Ass sex is some of the most deep sex a person can have. The feeling of being completely penetrated really contests nothing else — vaginal intercourse doesn’t necessarily stuff you to the gills like anal does. Lady-in-waitings don’t have prostates, which is a serious loss in the ass sex de rtment (unlike men), but our assh*les can diminish and ex nd and can, I would argue, independently orgasm. I’ve had ass sex orgasms before and attribute them to being adept to be in my body, let go, and allow sensation to take over. It also helps that it’s a rarely raunchy and dirty. Asses can be a tremendous source of release and newness in the sex bailiwick. When you’re tired of the straight-up vaginal experience, go south and see what be mentions.

9. F*ck Being Underf*cked

I share Kim Anami’s sentiment that the unbounded majority of women are underf*cked. Well f*ck that. Find someone who you can virtually literally f*ck to death. Whose body wakes up in the night to f*ck yours without any aware thought being involved. Whose c*ck or p*ssy you want to downright worship. Whose cum you scantiness to drink more than effing water in the desert. When we f*ck in that mode, our hearts decide to play along. They can’t help but get swept away by all of the rigorism.

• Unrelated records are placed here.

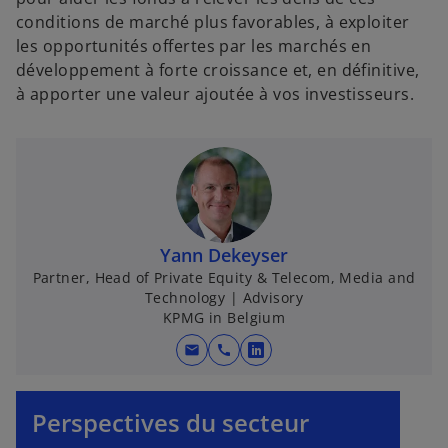
conditions de marché plus favorables, à exploiter
les opportunités offertes par les marchés en
développement à forte croissance et, en définitive,
à apporter une valeur ajoutée à vos investisseurs.
Yann Dekeyser
s
Partner, Head of Private Equity & Telecom, Media and
’
Technology | Advisory
o
KPMG in Belgium
u
v
mail
call
s
r
’
e
o
Perspectives du secteur
d
u
a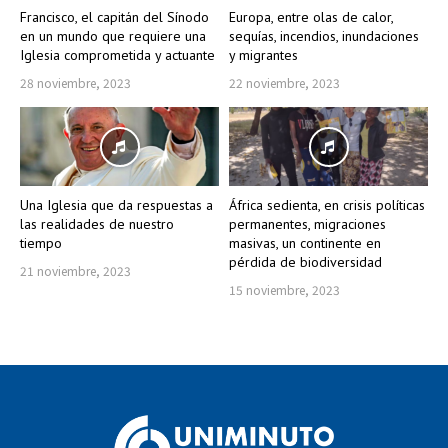
Francisco, el capitán del Sínodo
Europa, entre olas de calor,
en un mundo que requiere una
sequías, incendios, inundaciones
Iglesia comprometida y actuante
y migrantes
28 noviembre, 2023
22 noviembre, 2023
Una Iglesia que da respuestas a
África sedienta, en crisis políticas
las realidades de nuestro
permanentes, migraciones
tiempo
masivas, un continente en
pérdida de biodiversidad
21 noviembre, 2023
15 noviembre, 2023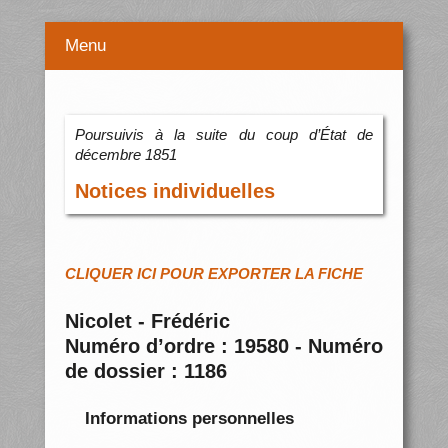
Menu
Poursuivis à la suite du coup d’État de
décembre 1851
Notices individuelles
CLIQUER ICI POUR EXPORTER LA FICHE
Nicolet - Frédéric
Numéro d’ordre : 19580 - Numéro
de dossier : 1186
Informations personnelles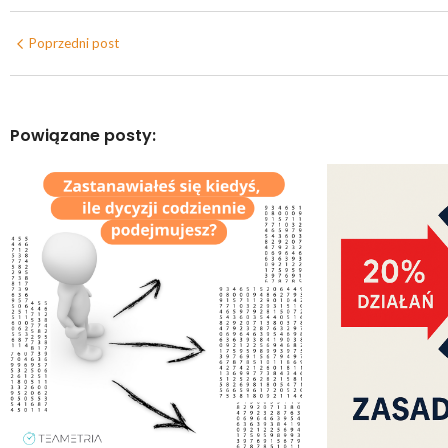
Poprzedni post
Powiązane posty: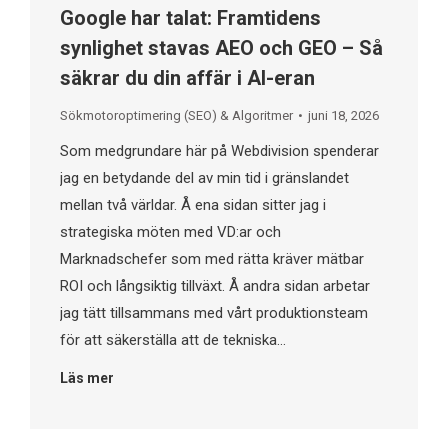
Google har talat: Framtidens
synlighet stavas AEO och GEO – Så
säkrar du din affär i AI-eran
Sökmotoroptimering (SEO) & Algoritmer
juni 18, 2026
Som medgrundare här på Webdivision spenderar
jag en betydande del av min tid i gränslandet
mellan två världar. Å ena sidan sitter jag i
strategiska möten med VD:ar och
Marknadschefer som med rätta kräver mätbar
ROI och långsiktig tillväxt. Å andra sidan arbetar
jag tätt tillsammans med vårt produktionsteam
för att säkerställa att de tekniska…
Läs mer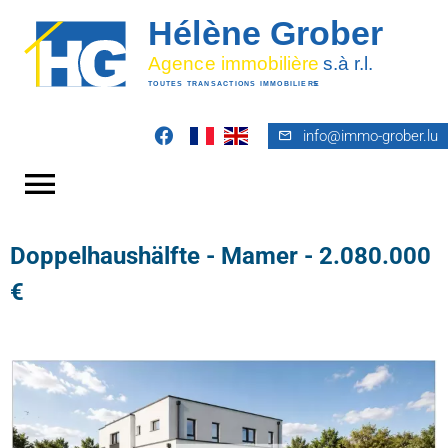
info@immo-grober.lu
Doppelhaushälfte - Mamer - 2.080.000
€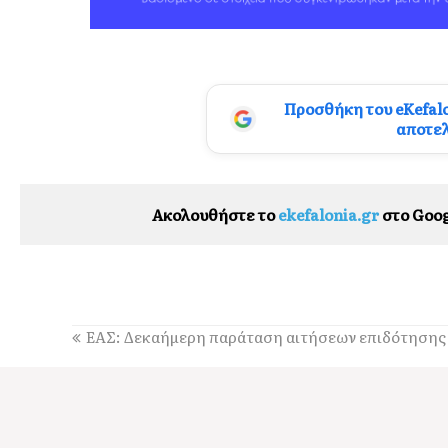
Προσθήκη του eKefal
αποτε
Ακολουθήστε το
ekefalonia.gr
στο Goog
ΕΑΣ: Δεκαήμερη παράταση αιτήσεων επιδότησης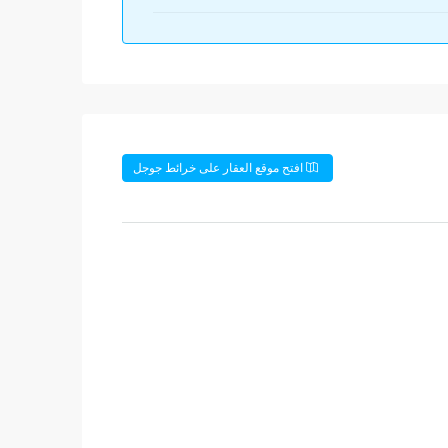
افتح موقع العقار على خرائط جوجل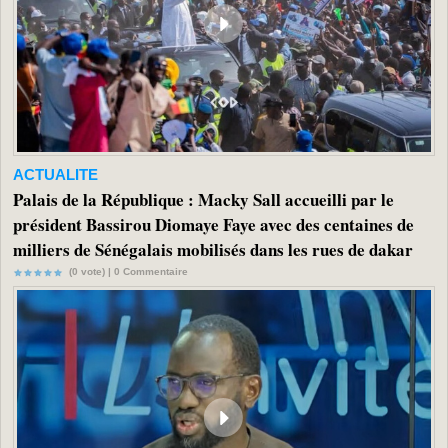
ACTUALITE
Palais de la République : Macky Sall accueilli par le
président Bassirou Diomaye Faye avec des centaines de
milliers de Sénégalais mobilisés dans les rues de dakar
(0 vote) |
0
Commentaire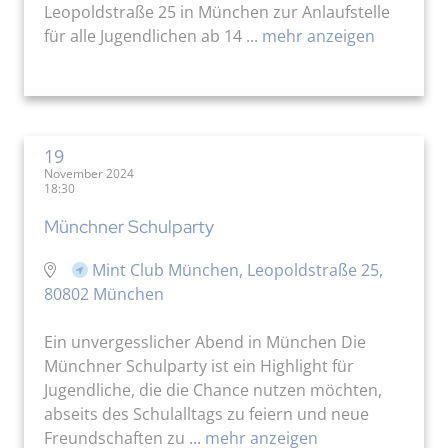
Leopoldstraße 25 in München zur Anlaufstelle
für alle Jugendlichen ab 14 ...
mehr anzeigen
19
November 2024
18:30
Münchner Schulparty
Mint Club München, Leopoldstraße 25,
80802 München
Ein unvergesslicher Abend in München Die
Münchner Schulparty ist ein Highlight für
Jugendliche, die die Chance nutzen möchten,
abseits des Schulalltags zu feiern und neue
Freundschaften zu ...
mehr anzeigen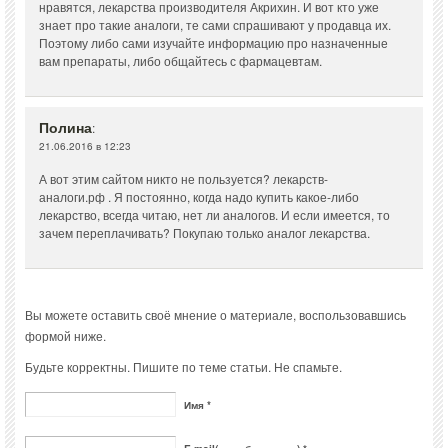
нравятся, лекарства производителя Акрихин. И вот кто уже
знает про такие аналоги, те сами спрашивают у продавца их.
Поэтому либо сами изучайте информацию про назначенные
вам препараты, либо общайтесь с фармацевтам.
Полина
:
21.06.2016 в 12:23
А вот этим сайтом никто не пользуется? лекарств-
аналоги.рф . Я постоянно, когда надо купить какое-либо
лекарство, всегда читаю, нет ли аналогов. И если имеется, то
зачем переплачивать? Покупаю только аналог лекарства.
Вы можете оставить своё мнение о материале, воспользовавшись
формой ниже.
Будьте корректны. Пишите по теме статьи. Не спамьте.
Имя *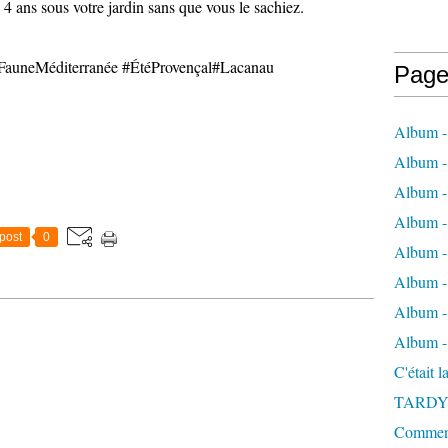
é 4 ans sous votre jardin sans que vous le sachiez.
auneMéditerranée #ÉtéProvençal#Lacanau
Page
Album -
Album - 
Album -
Album 
post
0
Album - 
Album - 
Album - 
Album -
C'était 
TARDY
Comment 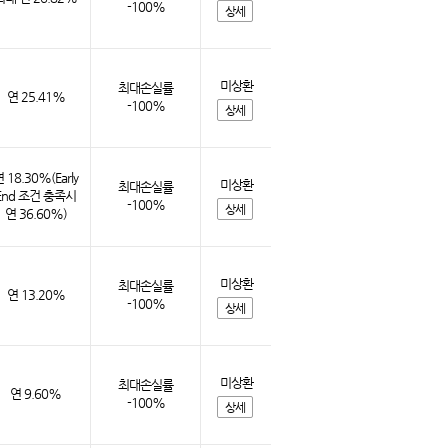
-100%
상세
미상환
최대손실률
연 25.41%
-100%
상세
 18.30%(Early
미상환
최대손실률
End 조건 충족시
-100%
상세
연 36.60%)
미상환
최대손실률
연 13.20%
-100%
상세
미상환
최대손실률
연 9.60%
-100%
상세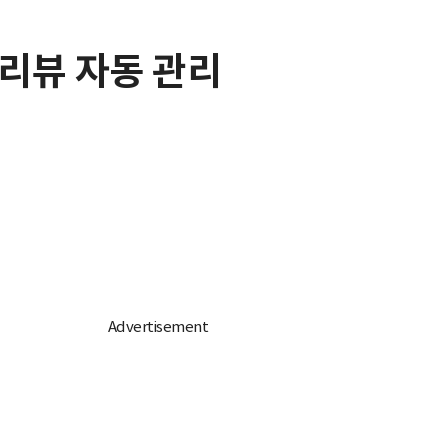
 리뷰 자동 관리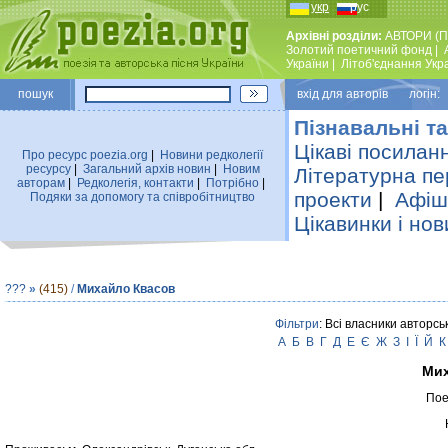
укр
рус
Архівні розділи:
АВТОРИ (П
Золотий поетичний фонд
|
України
|
Лiтоб'єднання Укр
пошук
вхiд для авторiв логін:
Пізнавальні та
Цікаві посилан
Про ресурс poezia.org
|
Новини редколегiї
ресурсу
|
Загальний архiв новин
|
Новим
Літературна пе
авторам
|
Редколегiя, контакти
|
Потрiбно
|
проекти
|
Афіша
Подяки за допомогу та співробітництво
Цікавинки і нов
???
»
(415)
/
Михайло Квасов
Фільтри
: Всі власники авторсь
А
Б
В
Г
Д
Е
Є
Ж
З
І
Ї
Й
К
Мих
Пое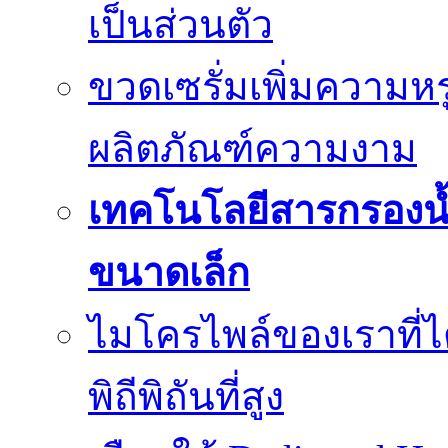
เป็นส่วนตัว
ขวดเซรั่มเพิ่มความ
ผลิตภัณฑ์ความงาม
เทคโนโลยีสารกรองน้
ขนาดเล็ก
ไมโครไพล์ของเราที่
พิถีพิถันที่สูง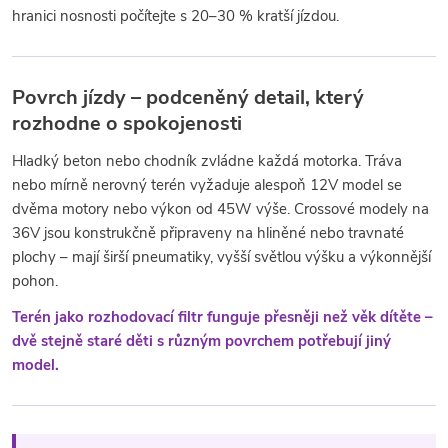
hranici nosnosti počítejte s 20–30 % kratší jízdou.
Povrch jízdy – podceněný detail, který
rozhodne o spokojenosti
Hladký beton nebo chodník zvládne každá motorka. Tráva
nebo mírně nerovný terén vyžaduje alespoň 12V model se
dvěma motory nebo výkon od 45W výše. Crossové modely na
36V jsou konstrukčně připraveny na hliněné nebo travnaté
plochy – mají širší pneumatiky, vyšší světlou výšku a výkonnější
pohon.
Terén jako rozhodovací filtr funguje přesněji než věk dítěte –
dvě stejně staré děti s různým povrchem potřebují jiný
model.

Hearts are easily led astray by words, deeds, and by simply great sex. Let your sentiments get involved. When we f*ck in this fashion, everything in our lives gets healthier. We can’t help it. Our finances improve, our health improves, our joie de vivre fires through the roof.

10. Have Boundaries

Know what your brutish limits are. This can be a tough lesson for many. When I went into an frantic BDSM session without knowing what my hard limits were, I quickly discovered them. This was a wake-up call of the highest order and one that I ran second to vanilla-land with. I’m a bit of a twist — a vanilla girl with a swirl of s sm. Even though the really kinky stuff turns me on, I have to reinforce grounded in what satisfies me in other realms, rticularly my emotional the world at large. I need a lover who is respectful and attentive. Who is down with my switchy-ness — my talents to top or bottom depending on my mood. I didn’t discover any of this until I got out there and played. So emphasize until your boundaries become ap rent or until you strike gold. You’ll identify it when it happens. Boundaries are very black and white so if you hit gray, you’re not there yet.